** Virtual Machine Monitors **

Years ago, IBM sold mainframes to large organizations, and a problem arose:
what if the organization wanted to run different operating systems on the
machine? (some applications were developed on one OS, and some on others, and
thus the problem) As a solution, IBM introduce yet another level of
indirection in the form of a *virtual machine monitor*, or *VMM* or just
*monitor* for short. 

  --------    --------             --------
  | App1 |    | App2 |             | App3 |
  --------------------             --------------------
  | Operating System |             | Operating System |
  -----------------------------------------------------
  |             Virtual Machine Monitor               |
  -----------------------------------------------------

       [FIGURE: VMM UNDER TWO OPERATING SYSTEMS]

Specifically, the monitor sits between one or more operating systems and the
hardware and gives the illusion to each running OS that it controls the
machine. Behind the scenes, however, the monitor actually is in control of the
hardware, and must multiplex running OSes across the physical resources of the
machine. Indeed, the VMM serves as an operating system for operating systems,
but at a much lower level; the OS must still think it is interacting with the
physical hardware. Thus, *transparency* is a major goal of VMMs.

Today, VMMs have become popular again for a multitude of reasons.
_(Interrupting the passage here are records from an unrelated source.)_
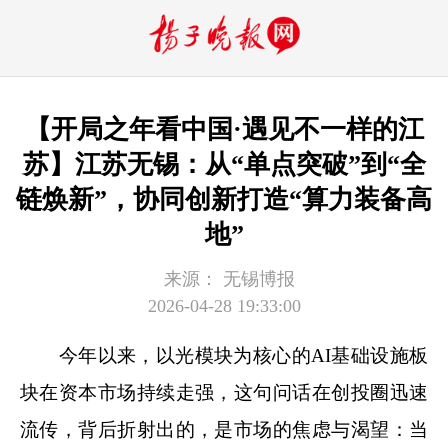
【开局之年看中国·遇见不一样的江
苏】江苏无锡：从“单点突破”到“全
链焕新”，协同创新打造“算力装备高
地”
来源：
无锡博报
2026-04-28 19:33:00
今年以来，以光模块为核心的AI基础设施板
块在资本市场持续走强，这句问话在创投圈迅速
流传，背后折射出的，是市场的焦虑与渴望：当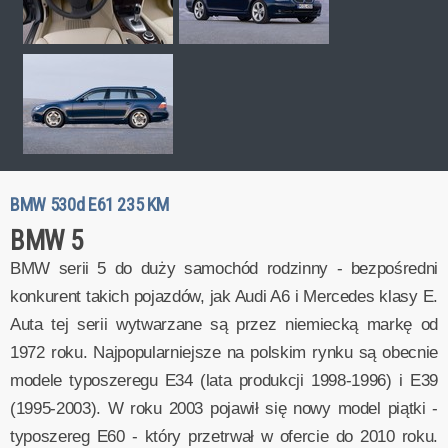
BMW 530d E61 235 KM
BMW 5
BMW serii 5 do duży samochód rodzinny - bezpośredni
konkurent takich pojazdów, jak Audi A6 i Mercedes klasy E.
Auta tej serii wytwarzane są przez niemiecką markę od
1972 roku. Najpopularniejsze na polskim rynku są obecnie
modele typoszeregu E34 (lata produkcji 1998-1996) i E39
(1995-2003). W roku 2003 pojawił się nowy model piątki -
typoszereg E60 - który przetrwał w ofercie do 2010 roku.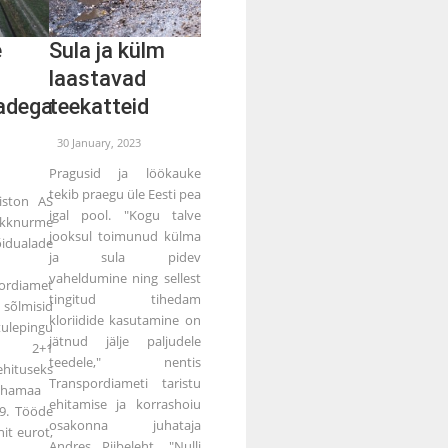
e
Sula ja külm
laastavad
adega
teekatteid
30 January, 2023
Pragusid ja löökauke
tekib praegu üle Eesti pea
iston AS
igal pool. "Kogu talve
ikknurme
jooksul toimunud külma
ualade
ja sula pidev
vaheldumine ning sellest
ordiamet
tingitud tihedam
õlmisid
kloriidide kasutamine on
lepingu
jätnud jälje paljudele
me 2+1
teedele," nentis
ituseks
Transpordiameti taristu
uhamaa
ehitamise ja korrashoiu
,9. Tööde
osakonna juhataja
it eurot,
Andres Piibeleht. "Nulli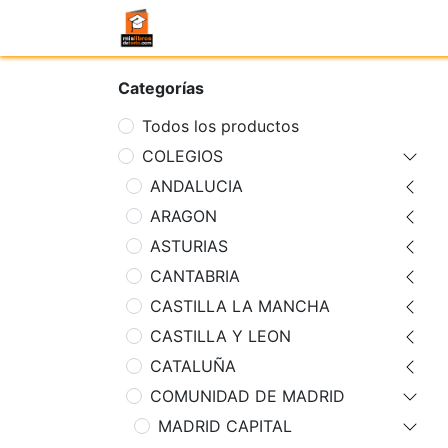
Categorías
Todos los productos
COLEGIOS
ANDALUCIA
ARAGON
ASTURIAS
CANTABRIA
CASTILLA LA MANCHA
CASTILLA Y LEON
CATALUÑA
COMUNIDAD DE MADRID
MADRID CAPITAL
Server
consolidation is one such reason. In many settings, people run services on
different machines which run different operating systems (or even OS
versions), and yet each machine is lightly utilized. In this case,
virtualization enables an administrator to *consolidate* multiple OSes onto
fewer hardware platforms, and thus lower costs and ease
administration. Virtualization has also become popular on desktops, as many
users wish to run one operating system (say Linux or Mac OS X) but still have
access to native applications on a different platform (say Windows). Thus, for
this and many other reasons, virtualization is back again and likely here to
stay. 

This resurgance began in the mid-to-late 1990's, and was led by a group of
researchers at Stanford headed by Professor Mendel Rosenblum. His group's work
on Disco [1], a VMM for the MIPS processor, was an early effort that revived
VMMs and eventually led that group to the founding of VMware [2], now a market
leader in virtualization technology. In this note, we will discus the primary
technology underlying Disco and through that window try to understand how
virtualization works.

[VIRTUALIZING THE CPU]

To run a *virtual machine* (e.g., an OS and its applications) on top of a
virtual machine monitor, the basic technique that is used is *direct
execution*. Thus, when we wish to "boot" a new OS on top of the VMM, we simply
jump to the address of the first instruction and let the OS begin running. It
is as simple as that.

Assume we are running on a single processor, and that we wish to multiplex
between two virtual machines, that is, between two OSes and their respective
applications. In a manner quite similar to an operating system switching
between running processes (a *context switch*), a virtual machine monitor must
perform a *machine switch* between running virtual machines. Thus, when
performing such a switch, the VMM must save the entire machine state of one OS
(including registers, PC, and unlike in a context switch, any privileged
hardware state), restore the machine state of the to-be-run VM, and then jump
to the PC of the to-be-run VM and thus complete the switch. Note that the
to-be-run VM's PC may be within the OS itself (i.e., the system was executing
a system call) or it may simply be within a process that is running on that OS
(i.e., a user-mode application).

We get into some slightly trickier issues when a running application or OS
tries to perform some kind of *privileged operation*. For example, on a system
with a software-managed TLB, the OS will use special privileged instructions
to update the TLB with a translation before restarting an instruction that
suffered a TLB miss. In a virtualized environment, the OS cannot be allowed to
perform privileged instructions, because then it controls the machine rather
than the VMM beneath it. Thus, the VMM must somehow intercept attempts to
perform privileged operations and thus retain control of the machine. 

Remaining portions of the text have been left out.